Extract keywords and phrases from text content. Part of the DevTools Surf developer suite. Browse more tools in the AI / Modern Dev collection.
Use Cases
Extract key topics from a research paper or technical document for indexing.
Identify the main subjects covered in a customer support ticket corpus.
Find content keywords in a blog draft to inform meta tags and heading structure.
Analyze competitive content to reverse-engineer the topic coverage strategy.
Tips
Extract keywords from competitor pages and compare with yours to find topical gaps before writing new content.
Use multi-word phrase extraction (bigrams, trigrams) in addition to single-word extraction to identify meaningful compound terms.

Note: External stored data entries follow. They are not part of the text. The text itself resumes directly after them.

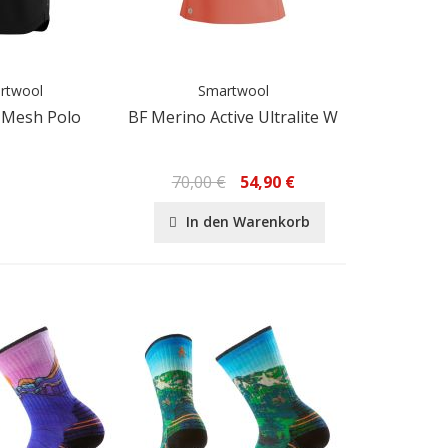
rtwool
Smartwool
 Mesh Polo
BF Merino Active Ultralite W
70,00 €
54,90 €
In den Warenkorb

Filter out common function words (stopwords) to see only the content-bearing keywords that signal page topics.
Fun Facts
TF-IDF (Term Frequency–Inverse Document Frequency) was invented by Karen Spärck Jones in 1972 and remains the most widely used statistical measure for keyword extraction — embedded in Elasticsearch, Solr, and most search engines.
RAKE (Rapid Automatic Keyword Extraction), published in 2010, can extract key phrases from a document in milliseconds without a training corpus by using word co-occurrence and frequency statistics.
Google's BERT model (2018) shifted keyword analysis from term frequency toward semantic meaning — a page can rank for a keyword that never appears verbatim if the surrounding context is semantically relevant.
FAQ
What algorithm does it use?
TF-IDF for single-document keyword scoring and RAKE for multi-word phrase extraction. Both are configurable; the output shows each keyword's score and frequency.
Does it remove stopwords?
Yes — a built-in English stopword list removes common function words. Custom stopwords can be added; other languages use language-specific lists when the input language is detected.
Can it extract keywords from multiple documents?
Enter up to 5 documents and the tool finds keywords common to all (core topics) and unique to each (differentiating topics) — useful for content gap analysis.